The 945th Military Airlift Group is an inactive United States Air Force Reserve unit. It was last active with the 452d Military Airlift Wing, based at Hill Air Force Base, Utah. It was inactivated on 1 January 1973

==History==
===Need for reserve troop carrier groups===
After May 1959, the reserve flying force consisted of 45 troop carrier squadrons assigned to 15 troop carrier wings. The squadrons were not all located with their parent wings, but were spread over thirty-five Air Force, Navy and civilian airfields under what was called the Detached Squadron Concept. The concept offered several advantages. Communities were more likely to accept the smaller squadrons than the large wings and the location of separate squadrons in smaller population centers would facilitate recruiting and manning. However, under this concept, all support organizations were located with the wing headquarters. Although this was not a problem when the entire wing was called to active service, mobilizing a single flying squadron and elements to support it proved difficult. This weakness was demonstrated in the partial mobilization of reserve units during the Berlin Crisis of 1961. To resolve this, at the start of 1962, Continental Air Command, (ConAC) determined to reorganize its reserve wings by establishing groups with support elements for each of its troop carrier squadrons. This reorganization would facilitate mobilization of elements of wings in various combinations when needed.
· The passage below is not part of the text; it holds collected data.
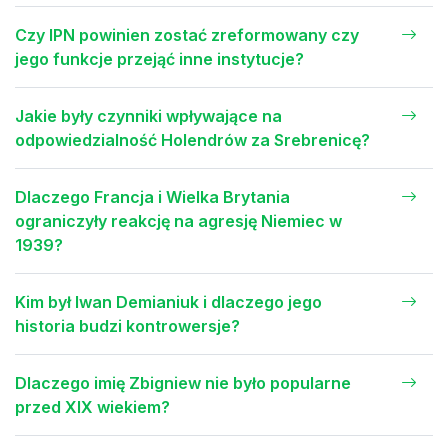
Czy IPN powinien zostać zreformowany czy
jego funkcje przejąć inne instytucje?
Jakie były czynniki wpływające na
odpowiedzialność Holendrów za Srebrenicę?
Dlaczego Francja i Wielka Brytania
ograniczyły reakcję na agresję Niemiec w
1939?
Kim był Iwan Demianiuk i dlaczego jego
historia budzi kontrowersje?
Dlaczego imię Zbigniew nie było popularne
przed XIX wiekiem?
===Activation of the 945th Troop Carrier Group===
As a result, the 945th Troop Carrier Group was established at Hill Air Force Base, Utash on 17 January 1963 as the headquarters for the 733d Troop Carrier Squadron, which had been stationed there since November 1957. Along with group headquarters, a Combat Support Squadron, Materiel Squadron and a Tactical Infirmary were organized to support the 733d. The group was equipped with Fairchild C-119 Flying Boxcars for Tactical Air Command airlift operations.

The group was one of four C-119 groups assigned to the 452d Troop Carrier Wing in 1963. The others were the 942d, 943d and 945th Troop Carrier Group at March Air Force Base, California.

The group flew routine tactical airlift missions in the western states.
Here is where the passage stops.